• [WORK ORDER]:
For the entries that appear below, write out the exact text and omit the pictures.
↓↓↓
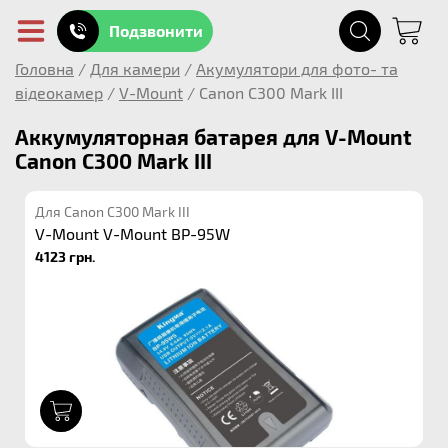
Подзвонити
Головна
/
Для камери
/
Акумулятори для фото- та
відеокамер
/
V-Mount
/
Canon C300 Mark III
Аккумуляторная батарея для V-Mount
Canon C300 Mark III
Для Canon C300 Mark III
V-Mount V-Mount BP-95W
4123 грн.
1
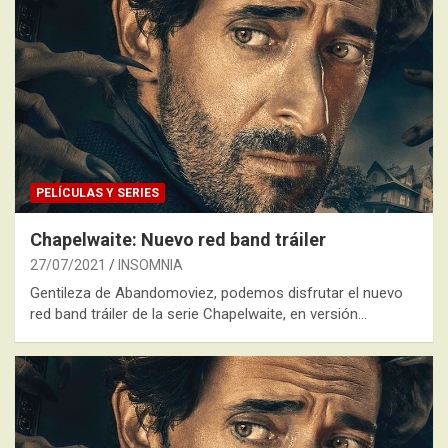
PELÍCULAS Y SERIES
Chapelwaite: Nuevo red band tráiler
27/07/2021
INSOMNIA
Gentileza de Abandomoviez, podemos disfrutar el nuevo
red band tráiler de la serie Chapelwaite, en versión…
↑↑↑
• [RESPONSE BELOW]:
Подзвонити
Головна
/
Для камери
/
Акумулятори для фото- та
відеокамер
/
V-Mount
/
Canon C300 Mark III
Аккумуляторная батарея для V-Mount
Canon C300 Mark III
Для Canon C300 Mark III
V-Mount V-Mount BP-95W
4123 грн.
1
PELÍCULAS Y SERIES
Chapelwaite: Nuevo red band tráiler
27/07/2021
INSOMNIA
Gentileza de Abandomoviez, podemos disfrutar el nuevo
red band tráiler de la serie Chapelwaite, en versión…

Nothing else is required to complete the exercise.